Question

A weight lifter lifted a load of $200{\text{kgf}}$ to a height of $2 \cdot 5{\text{m}}$ in $5{\text{s}}$. Calculate the power developed by him. Take $g = 10{\text{Nk}}{{\text{g}}^{ - 1}}$ .
A) $10{\text{W}}$
B) $1{\text{W}}$
C) $1000{\text{W}}$
D) $100{\text{W}}$

Answer 1

Hint:As the weight lifter lifts the load off the ground to the given height, work will be done by him. The work done depends on the applied force and the displacement it causes.
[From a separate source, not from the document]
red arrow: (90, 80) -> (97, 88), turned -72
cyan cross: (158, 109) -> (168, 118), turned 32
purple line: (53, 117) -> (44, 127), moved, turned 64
The power generated refers to the amount of work done in the given time.

Formulas used:
The work done by an applied force is given by, $W = F \cdot d$ where $F$ is the applied force and $d$ is the displacement it causes.
The power generated is given by, $P = \dfrac{W}{t}$ where $W$ is the work done by the applied force and $t$ is the time taken.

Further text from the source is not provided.